Une fosse avait été creusée. Les deux
condamnés descendirent de la calèche et
se placèrent devant cette fosse, face au peloton. L'officier
donna lecture de
la sentence de mort que les deux héros
écoutèrent stoïquement, les bras
croisés. Un commandement guttural retentit, un sous-officier
s'avança pour
bander les yeux des condamnés qui refusèrent. Ils
demandèrent à commander
eux-mêmes le feu. Ce leur fut refusé. Alors Paul
THERY et Eric BEUTOM
s'étreignirent longuement. L'officier ayant tiré
et brandi son sabre, l'abaissa
en hurlant : "Feuer". THERY et BEUTOM tombèrent en criant
"Vive
la France". Les corps, percés de balles,
roulèrent dans la fosse après que
l'officier prussien leur eut donné le coup de
grâce.
Cependant,
deux soldats du peloton d'exécution avaient
refusé de participer à cet
assassinat.
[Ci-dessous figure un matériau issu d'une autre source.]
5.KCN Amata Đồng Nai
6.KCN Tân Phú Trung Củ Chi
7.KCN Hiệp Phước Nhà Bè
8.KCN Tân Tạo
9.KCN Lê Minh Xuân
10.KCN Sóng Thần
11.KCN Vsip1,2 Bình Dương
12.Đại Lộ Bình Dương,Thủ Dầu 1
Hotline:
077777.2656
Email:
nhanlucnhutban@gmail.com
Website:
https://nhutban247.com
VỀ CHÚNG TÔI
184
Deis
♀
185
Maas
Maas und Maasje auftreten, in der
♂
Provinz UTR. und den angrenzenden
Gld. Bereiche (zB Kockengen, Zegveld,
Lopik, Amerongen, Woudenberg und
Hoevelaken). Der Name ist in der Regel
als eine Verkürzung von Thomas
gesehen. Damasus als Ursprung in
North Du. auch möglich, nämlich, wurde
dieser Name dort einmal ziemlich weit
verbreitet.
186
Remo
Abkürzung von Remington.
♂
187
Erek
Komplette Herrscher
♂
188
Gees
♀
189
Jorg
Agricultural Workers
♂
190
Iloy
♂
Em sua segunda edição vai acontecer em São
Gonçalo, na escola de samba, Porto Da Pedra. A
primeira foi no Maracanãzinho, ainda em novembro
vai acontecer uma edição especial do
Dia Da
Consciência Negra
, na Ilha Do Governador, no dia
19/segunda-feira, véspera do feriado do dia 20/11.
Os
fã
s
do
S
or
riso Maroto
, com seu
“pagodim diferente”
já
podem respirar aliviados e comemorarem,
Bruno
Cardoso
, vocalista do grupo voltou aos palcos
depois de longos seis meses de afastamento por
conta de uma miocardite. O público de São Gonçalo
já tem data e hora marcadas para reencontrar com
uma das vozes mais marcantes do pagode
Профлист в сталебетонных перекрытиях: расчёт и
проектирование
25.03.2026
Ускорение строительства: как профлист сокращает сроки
Au lieu de viser les condamnés, ils
tirèrent légèrement au-dessus
d'eux. Cela fut remarqué par l'officier qui commandait le
peloton, la balle que
chacun avait tirée avait fait un impact sur le mur de la
ferme. Démasqués, les
deux soldats furent immédiatement envoyés sur le
front.
Après
la
guerre Louise TAILLARD, employée au Ministère des
Affaires Culturelles fut
nommée Chevalier de la Légion d'Honneur.